Ruling that Classic was entitled to a defense against all claims in the underlying suit, and to indemnity for some of those claims, Judge Feess also denied Travelers' motion for summary judgment, dismissing Classic's claim that Travelers acted in bad faith in denying coverage.
In the underlying suit, a former Classic employee filed a class action complaint in 2009 asserting that Classic failed to reimburse work-related expenses, violating California Labor Code Section 2802, and alleging unfair business practices, including unlawful deduction of incentive wages and failure to pay all wages upon termination, under various other code sections. The suit was amended in July 2010 to elaborate the alleged Labor Code violations. Classic settled the suit in 2011 for $225,000.

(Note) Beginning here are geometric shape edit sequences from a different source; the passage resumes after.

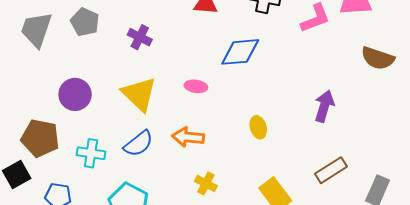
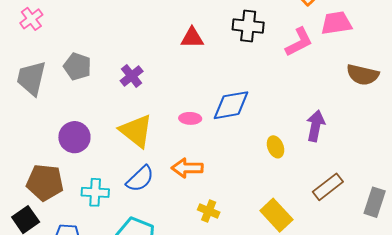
purple cross: (140, 37) -> (132, 76), turned 30
blue diamond: (240, 52) -> (231, 105), moved
yellow ellipse: (258, 127) -> (276, 147), moved

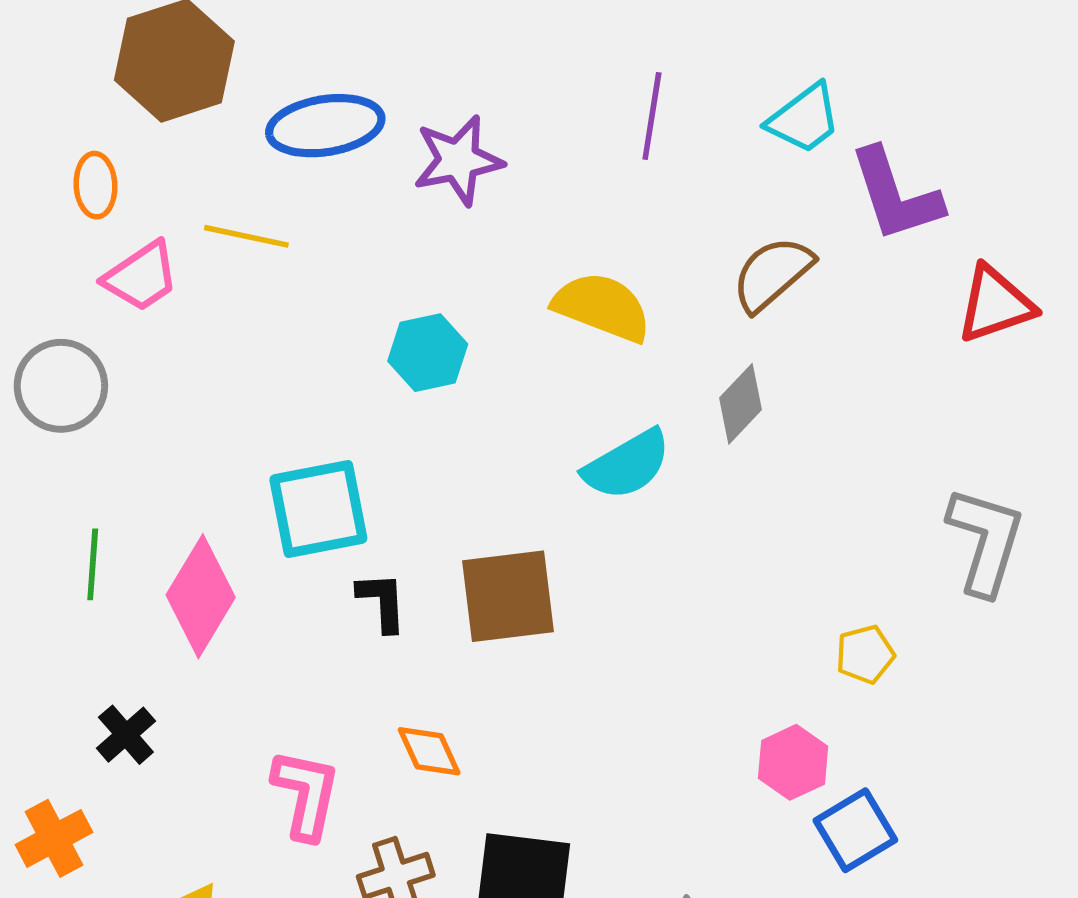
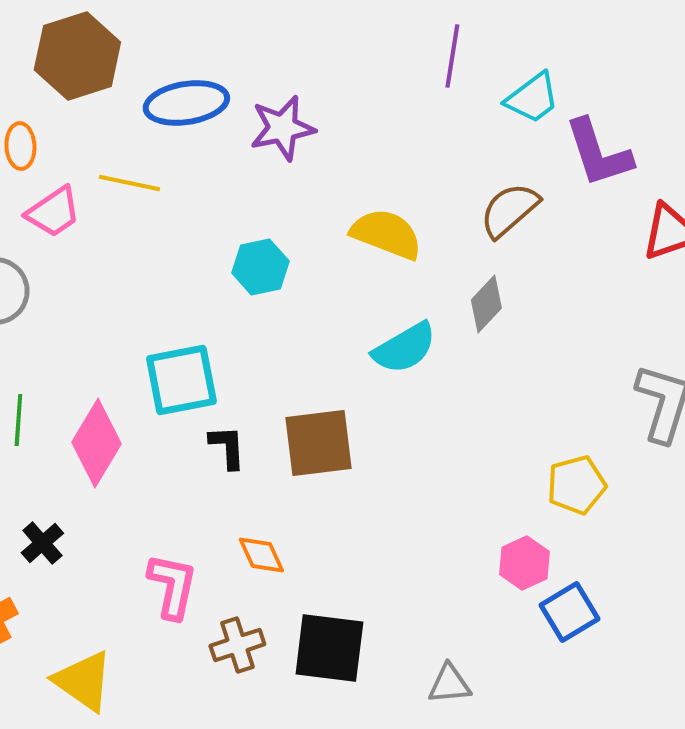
purple line: (652, 116) -> (452, 56), moved
yellow pentagon: (865, 654) -> (576, 485), size x1.4

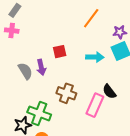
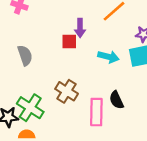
purple arrow: (41, 67) -> (80, 28), moved
pink rectangle: (95, 105) -> (96, 112), turned -35

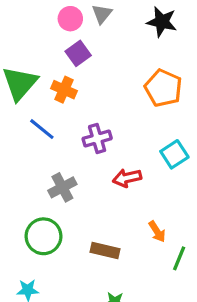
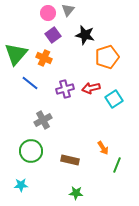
black star: (162, 22) -> (85, 35), moved
orange pentagon: (163, 88) -> (107, 57), turned 30
red arrow: (127, 178) -> (91, 88), moved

Travelers initially advised Classic that a duty to defend arose only for the Section 2802 claim, and that it was reserving rights to disclaim liability. Ultimately, Travelers claimed no duty to indemnify Classic for any of the claims, citing a wage and hour exclusion and claiming that the plaintiff sought restitution, not damages.
Judge Feess, however, disagreed. He found that "Travelers' characterization of awards under that section as 'restitution' sweeps too broadly, and would apply even to standard breach of contract actions."
With respect to Classic's demand for independent counsel, Judge Feess agreed with Classic that "Travelers had the ability not only to steer coverage away from potentially covered claims, namely those arising under Cal. Labor Code [Section] 2802, but also to steer any settlement toward awards that would be excluded under the Policy's definition of "Loss." Finally, addressing Traveler's motion to dismiss the bad faith claim, the judge held that Traveler's ground for coverage denial, "a seemingly stretched analogy to restitution," could not be found reasonable as a matter of law and would have to be tried in court.
David A. Shaneyfelt of Anderson Kill, counsel to Classic, commented, "This decision effectively invalidates Travelers' EPLI exclusion as to a common class of nettlesome class action employment claims under section 2802 of the California Labor Code. Equally important, it affirms the vital principle that a policyholder is entitled to independent counsel when the insurance company's reservation of rights gives defense counsel the ability to steer coverage away from covered claims."